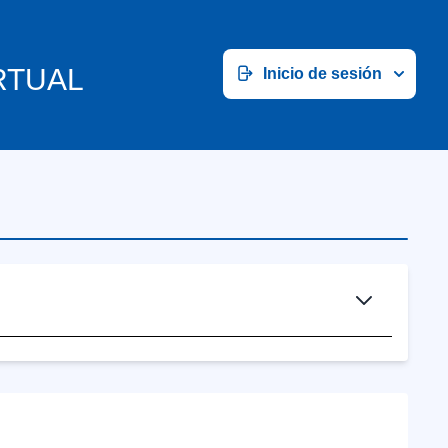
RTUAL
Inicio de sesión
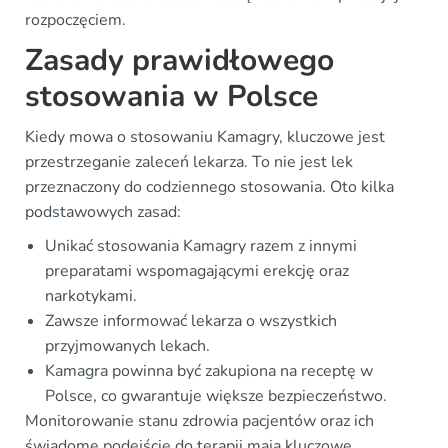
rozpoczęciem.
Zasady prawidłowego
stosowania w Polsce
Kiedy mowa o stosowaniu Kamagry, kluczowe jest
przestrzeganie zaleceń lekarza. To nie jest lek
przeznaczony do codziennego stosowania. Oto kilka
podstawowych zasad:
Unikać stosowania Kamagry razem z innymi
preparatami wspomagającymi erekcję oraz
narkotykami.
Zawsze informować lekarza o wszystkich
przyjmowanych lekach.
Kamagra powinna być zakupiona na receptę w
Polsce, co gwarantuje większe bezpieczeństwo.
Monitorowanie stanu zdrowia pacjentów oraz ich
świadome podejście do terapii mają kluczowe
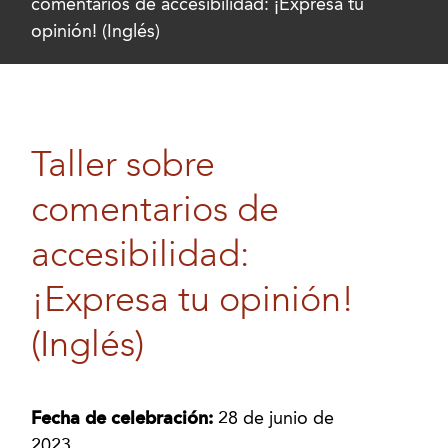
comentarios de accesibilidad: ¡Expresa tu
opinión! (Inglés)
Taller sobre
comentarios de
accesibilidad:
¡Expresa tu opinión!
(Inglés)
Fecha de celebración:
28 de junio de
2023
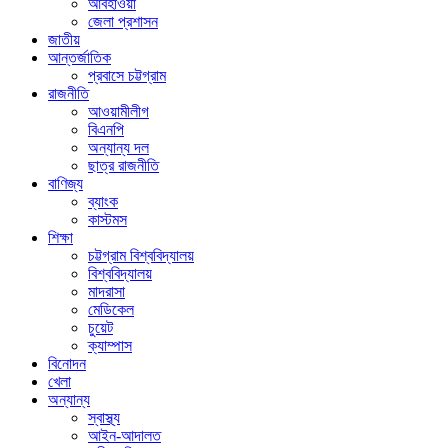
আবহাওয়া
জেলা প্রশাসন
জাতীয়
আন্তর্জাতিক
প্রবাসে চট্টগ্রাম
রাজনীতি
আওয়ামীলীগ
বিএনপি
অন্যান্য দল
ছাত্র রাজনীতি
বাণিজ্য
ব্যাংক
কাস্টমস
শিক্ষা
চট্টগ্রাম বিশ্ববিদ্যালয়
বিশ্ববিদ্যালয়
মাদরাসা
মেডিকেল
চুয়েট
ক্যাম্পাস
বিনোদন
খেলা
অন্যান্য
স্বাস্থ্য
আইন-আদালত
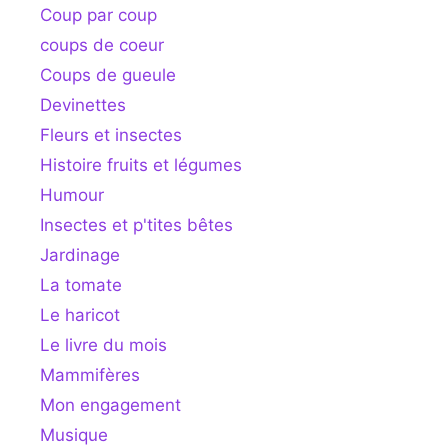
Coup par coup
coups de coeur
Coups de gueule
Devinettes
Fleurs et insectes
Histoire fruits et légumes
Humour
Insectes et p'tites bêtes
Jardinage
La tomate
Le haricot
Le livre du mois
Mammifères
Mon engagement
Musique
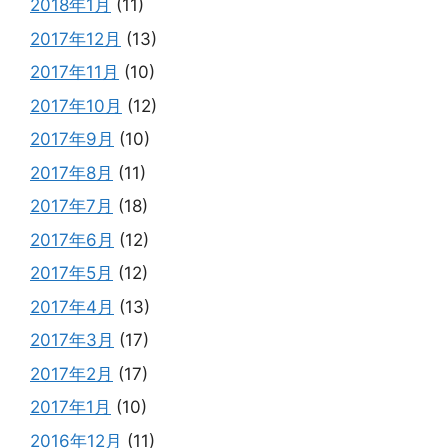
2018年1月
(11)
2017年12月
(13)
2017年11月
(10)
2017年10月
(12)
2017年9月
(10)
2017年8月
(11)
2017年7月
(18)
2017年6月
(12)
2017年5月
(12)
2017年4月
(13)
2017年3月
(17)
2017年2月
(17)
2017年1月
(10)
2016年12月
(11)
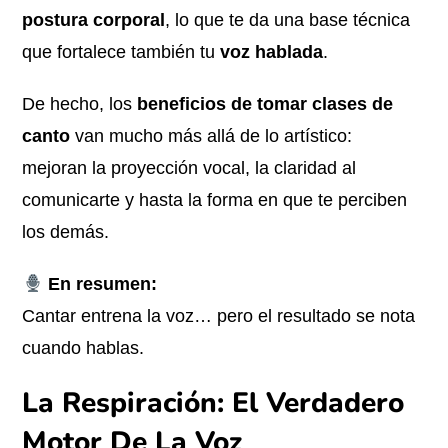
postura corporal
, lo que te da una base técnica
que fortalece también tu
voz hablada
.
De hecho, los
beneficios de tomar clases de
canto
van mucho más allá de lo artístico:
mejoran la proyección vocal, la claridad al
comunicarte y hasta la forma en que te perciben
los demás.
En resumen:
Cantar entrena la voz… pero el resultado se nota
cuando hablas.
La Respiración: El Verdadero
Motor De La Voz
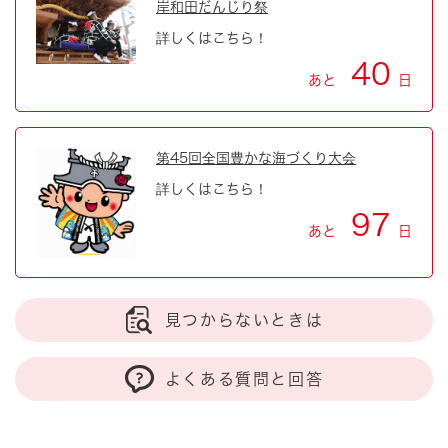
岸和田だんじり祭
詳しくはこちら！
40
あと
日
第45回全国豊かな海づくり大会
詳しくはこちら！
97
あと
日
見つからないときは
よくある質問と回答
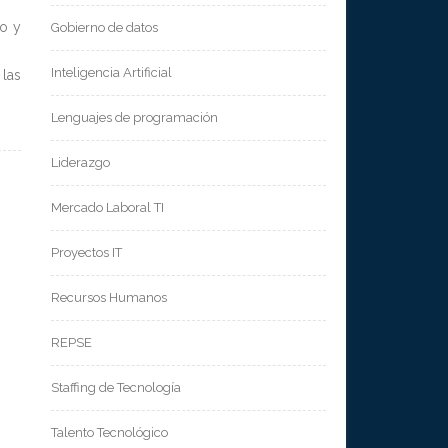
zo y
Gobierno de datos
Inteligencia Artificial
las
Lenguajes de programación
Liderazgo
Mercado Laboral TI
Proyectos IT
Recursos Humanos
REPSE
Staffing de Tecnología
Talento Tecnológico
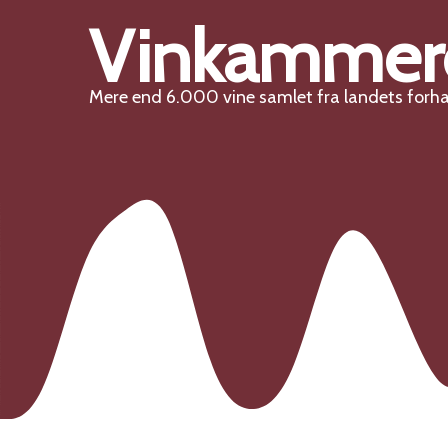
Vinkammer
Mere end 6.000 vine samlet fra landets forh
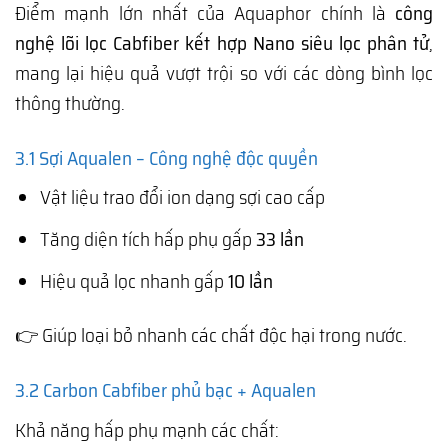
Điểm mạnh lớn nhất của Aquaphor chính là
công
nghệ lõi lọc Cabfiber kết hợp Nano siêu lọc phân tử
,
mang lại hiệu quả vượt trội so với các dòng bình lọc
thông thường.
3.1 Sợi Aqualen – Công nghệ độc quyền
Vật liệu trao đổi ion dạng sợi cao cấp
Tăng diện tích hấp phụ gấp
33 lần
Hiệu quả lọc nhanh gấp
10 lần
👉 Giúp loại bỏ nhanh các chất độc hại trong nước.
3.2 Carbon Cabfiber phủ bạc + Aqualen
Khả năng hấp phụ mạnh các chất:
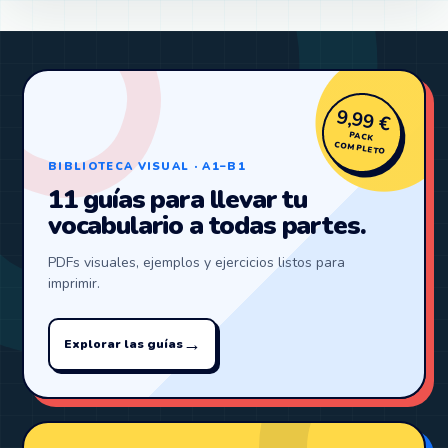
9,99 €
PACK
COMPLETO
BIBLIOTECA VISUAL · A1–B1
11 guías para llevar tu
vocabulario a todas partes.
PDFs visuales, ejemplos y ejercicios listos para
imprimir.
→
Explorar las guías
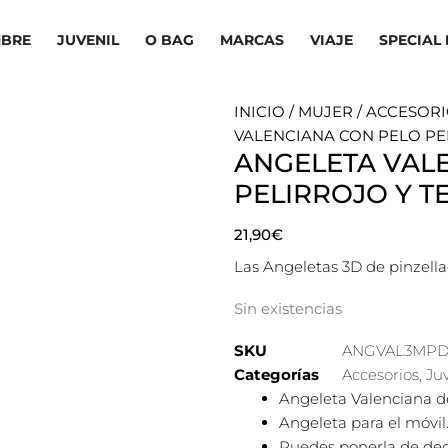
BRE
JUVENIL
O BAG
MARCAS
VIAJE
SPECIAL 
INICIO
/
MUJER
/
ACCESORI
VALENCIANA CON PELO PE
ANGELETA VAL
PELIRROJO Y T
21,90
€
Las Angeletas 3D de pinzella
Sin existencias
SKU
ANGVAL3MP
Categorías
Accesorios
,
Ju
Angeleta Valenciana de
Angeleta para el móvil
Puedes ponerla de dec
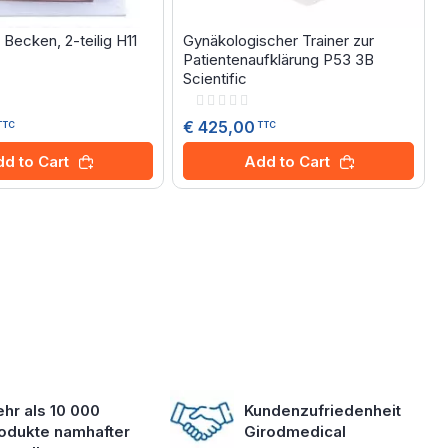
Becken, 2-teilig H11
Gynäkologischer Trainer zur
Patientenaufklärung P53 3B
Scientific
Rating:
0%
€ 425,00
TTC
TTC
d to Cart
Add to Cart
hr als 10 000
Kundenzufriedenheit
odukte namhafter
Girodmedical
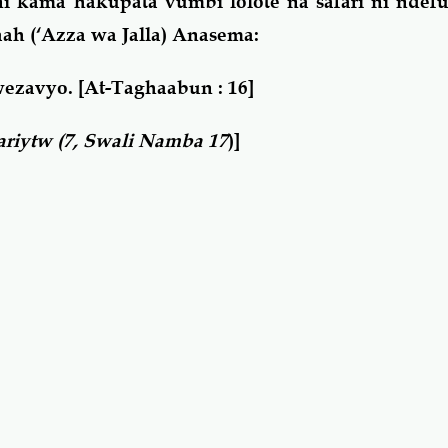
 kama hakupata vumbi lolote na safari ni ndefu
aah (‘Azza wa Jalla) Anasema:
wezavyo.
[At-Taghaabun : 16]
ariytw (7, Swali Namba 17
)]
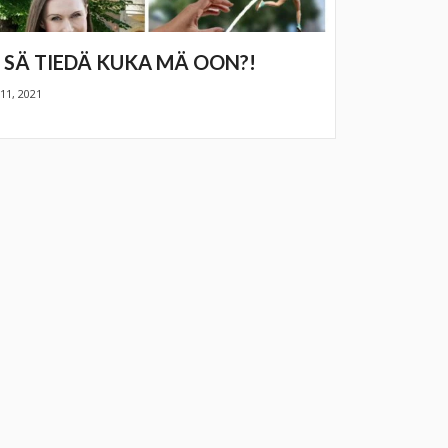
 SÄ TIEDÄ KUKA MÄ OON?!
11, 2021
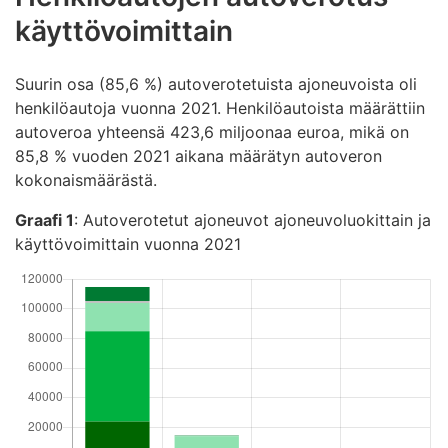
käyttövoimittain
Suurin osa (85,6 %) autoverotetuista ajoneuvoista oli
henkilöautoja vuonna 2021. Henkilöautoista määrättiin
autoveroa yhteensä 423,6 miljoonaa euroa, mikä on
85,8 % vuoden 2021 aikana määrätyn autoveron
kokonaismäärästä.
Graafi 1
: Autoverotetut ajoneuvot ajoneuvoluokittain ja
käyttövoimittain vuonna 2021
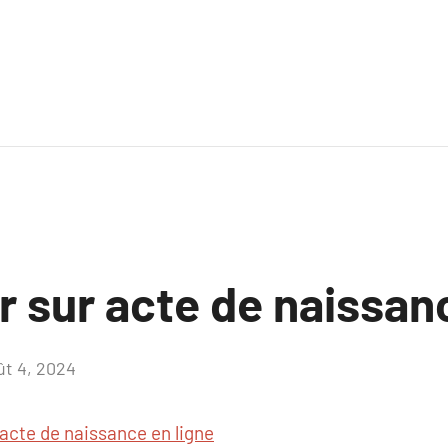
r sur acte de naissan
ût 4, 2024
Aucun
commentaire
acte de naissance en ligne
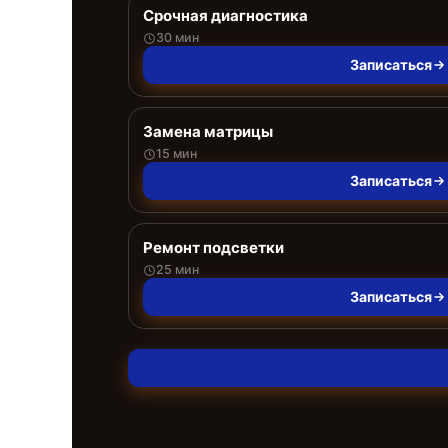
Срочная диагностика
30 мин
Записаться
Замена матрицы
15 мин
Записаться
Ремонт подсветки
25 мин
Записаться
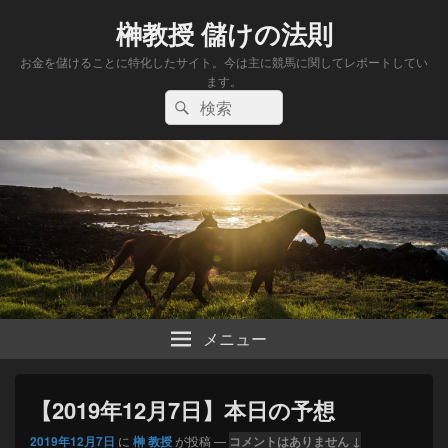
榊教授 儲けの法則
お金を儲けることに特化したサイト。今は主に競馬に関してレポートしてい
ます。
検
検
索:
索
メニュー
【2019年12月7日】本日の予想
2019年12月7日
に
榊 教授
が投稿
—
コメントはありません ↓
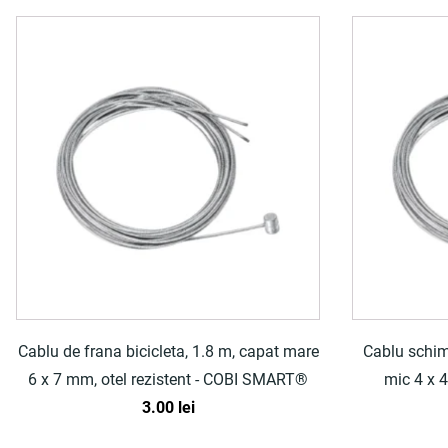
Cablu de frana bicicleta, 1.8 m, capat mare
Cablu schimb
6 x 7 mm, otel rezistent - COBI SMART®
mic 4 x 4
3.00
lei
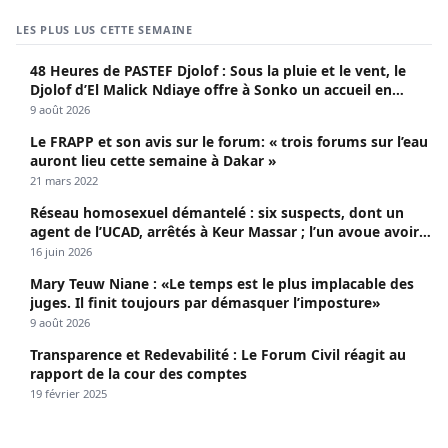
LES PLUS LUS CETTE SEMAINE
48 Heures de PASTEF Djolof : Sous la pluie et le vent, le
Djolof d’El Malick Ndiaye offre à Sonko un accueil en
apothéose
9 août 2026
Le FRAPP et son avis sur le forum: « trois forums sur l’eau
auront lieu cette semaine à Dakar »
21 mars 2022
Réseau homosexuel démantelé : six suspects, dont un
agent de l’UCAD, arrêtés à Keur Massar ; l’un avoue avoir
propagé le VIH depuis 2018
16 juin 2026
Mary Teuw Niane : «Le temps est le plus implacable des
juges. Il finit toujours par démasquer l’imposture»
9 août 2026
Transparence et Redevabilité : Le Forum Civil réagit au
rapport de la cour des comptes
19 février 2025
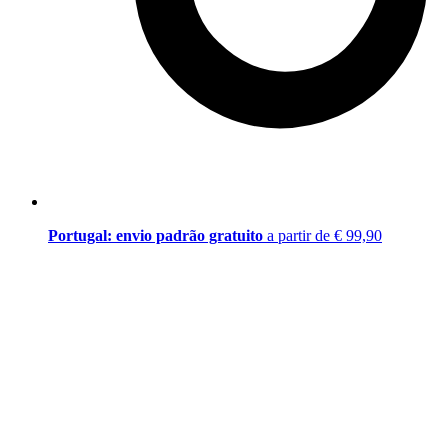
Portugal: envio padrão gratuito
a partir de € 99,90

========

• **Task to carry out**
Would you output all of the entries above exactly, keeping the pictures out?

• **Result of the exercise**
RTUAL
Inicio de sesión
rozpoczęciem.
Zasady prawidłowego
stosowania w Polsce
Kiedy mowa o stosowaniu Kamagry, kluczowe jest
przestrzeganie zaleceń lekarza. To nie jest lek
przeznaczony do codziennego stosowania. Oto kilka
podstawowych zasad:
Unikać stosowania Kamagry razem z innymi
preparatami wspomagającymi erekcję oraz
narkotykami.
Zawsze informować lekarza o wszystkich
przyjmowanych lekach.
Kamagra powinna być zakupiona na receptę w
Polsce, co gwarantuje większe bezpieczeństwo.
Monitorowanie stanu zdrowia pacjentów oraz ich
świadome podejście do terapii mają kluczowe
comentarios de accesibilidad: ¡Expresa tu
opinión! (Inglés)
Taller sobre
comentarios de
accesibilidad:
¡Expresa tu opinión!
(Inglés)
Fecha de celebración:
28 de junio de
2023
আবহাওয়া
জেলা প্রশাসন
জাতীয়
আন্তর্জাতিক
প্রবাসে চট্টগ্রাম
রাজনীতি
আওয়ামীলীগ
বিএনপি
অন্যান্য দল
ছাত্র রাজনীতি
বাণিজ্য
ব্যাংক
কাস্টমস
শিক্ষা
চট্টগ্রাম বিশ্ববিদ্যালয়
বিশ্ববিদ্যালয়
মাদরাসা
মেডিকেল
চুয়েট
ক্যাম্পাস
বিনোদন
খেলা
অন্যান্য
স্বাস্থ্য
আইন-আদালত
Coup par coup
coups de coeur
Coups de gueule
Devinettes
Fleurs et insectes
Histoire fruits et légumes
Humour
Insectes et p'tites bêtes
Jardinage
La tomate
Le haricot
Le livre du mois
Mammifères
Mon engagement
Musique
2018年1月
(11)
2017年12月
(13)
2017年11月
(10)
2017年10月
(12)
2017年9月
(10)
2017年8月
(11)
2017年7月
(18)
2017年6月
(12)
2017年5月
(12)
2017年4月
(13)
2017年3月
(17)
2017年2月
(17)
2017年1月
(10)
2016年12月
(11)
postura corporal
, lo que te da una base técnica
que fortalece también tu
voz hablada
.
De hecho, los
beneficios de tomar clases de
canto
van mucho más allá de lo artístico:
mejoran la proyección vocal, la claridad al
comunicarte y hasta la forma en que te perciben
los demás.
En resumen:
Cantar entrena la voz… pero el resultado se nota
cuando hablas.
La Respiración: El Verdadero
Motor De La Voz
岸和田だんじり祭
詳しくはこちら！
40
あと
日
第45回全国豊かな海づくり大会
詳しくはこちら！
97
あと
日
見つからないときは
よくある質問と回答
zo y
Gobierno de datos
Inteligencia Artificial
las
Lenguajes de programación
Liderazgo
Mercado Laboral TI
Proyectos IT
Recursos Humanos
REPSE
Staffing de Tecnología
Talento Tecnológico
Vinkammer
Mere end 6.000 vine samlet fra landets forh
Điểm mạnh lớn nhất của Aquaphor chính là
công
nghệ lõi lọc Cabfiber kết hợp Nano siêu lọc phân tử
,
mang lại hiệu quả vượt trội so với các dòng bình lọc
thông thường.
3.1 Sợi Aqualen – Công nghệ độc quyền
Vật liệu trao đổi ion dạng sợi cao cấp
Tăng diện tích hấp phụ gấp
33 lần
Hiệu quả lọc nhanh gấp
10 lần
👉 Giúp loại bỏ nhanh các chất độc hại trong nước.
3.2 Carbon Cabfiber phủ bạc + Aqualen
Khả năng hấp phụ mạnh các chất:
9,99 €
PACK
COMPLETO
BIBLIOTECA VISUAL · A1–B1
11 guías para llevar tu
vocabulario a todas partes.
PDFs visuales, ejemplos y ejercicios listos para
imprimir.
→
Explorar las guías
BRE
JUVENIL
O BAG
MARCAS
VIAJE
SPECIAL 
INICIO
/
MUJER
/
ACCESORI
VALENCIANA CON PELO PE
ANGELETA VAL
PELIRROJO Y T
21,90
€
Las Angeletas 3D de pinzella
Sin existencias
SKU
ANGVAL3MP
Categorías
Accesorios
,
Ju
Angeleta Valenciana de
Angeleta para el móvil
Puedes ponerla de dec
Becken, 2-teilig H11
Gynäkologischer Trainer zur
Patientenaufklärung P53 3B
Scientific
Rating:
0%
€ 425,00
TTC
TTC
d to Cart
Add to Cart
hr als 10 000
Kundenzufriedenheit
odukte namhafter
Girodmedical
 kama hakupata vumbi lolote na safari ni ndefu
aah (‘Azza wa Jalla) Anasema:
wezavyo.
[At-Taghaabun : 16]
ariytw (7, Swali Namba 17
)]
 SÄ TIEDÄ KUKA MÄ OON?!
11, 2021
käyttövoimittain
Suurin osa (85,6 %) autoverotetuista ajoneuvoista oli
henkilöautoja vuonna 2021. Henkilöautoista määrättiin
autoveroa yhteensä 423,6 miljoonaa euroa, mikä on
85,8 % vuoden 2021 aikana määrätyn autoveron
kokonaismäärästä.
Graafi 1
: Autoverotetut ajoneuvot ajoneuvoluokittain ja
käyttövoimittain vuonna 2021
r sur acte de naissan
ût 4, 2024
Aucun
commentaire
acte de naissance en ligne
Срочная диагностика
30 мин
Записаться
Замена матрицы
15 мин
Записаться
Ремонт подсветки
25 мин
Записаться
榊教授 儲けの法則
お金を儲けることに特化したサイト。今は主に競馬に関してレポートしてい
ます。
検
検
索:
索
メニュー
【2019年12月7日】本日の予想
2019年12月7日
に
榊 教授
が投稿
—
コメントはありません ↓
Cablu de frana bicicleta, 1.8 m, capat mare
Cablu schimb
6 x 7 mm, otel rezistent - COBI SMART®
mic 4 x 4
3.00
lei
LES PLUS LUS CETTE SEMAINE
48 Heures de PASTEF Djolof : Sous la pluie et le vent, le
Djolof d’El Malick Ndiaye offre à Sonko un accueil en
apothéose
9 août 2026
Le FRAPP et son avis sur le forum: « trois forums sur l’eau
auront lieu cette semaine à Dakar »
21 mars 2022
Réseau homosexuel démantelé : six suspects, dont un
agent de l’UCAD, arrêtés à Keur Massar ; l’un avoue avoir
propagé le VIH depuis 2018
16 juin 2026
Mary Teuw Niane : «Le temps est le plus implacable des
juges. Il finit toujours par démasquer l’imposture»
9 août 2026
Transparence et Redevabilité : Le Forum Civil réagit au
rapport de la cour des comptes
19 février 2025
Portugal: envio padrão gratuito
a partir de € 99,90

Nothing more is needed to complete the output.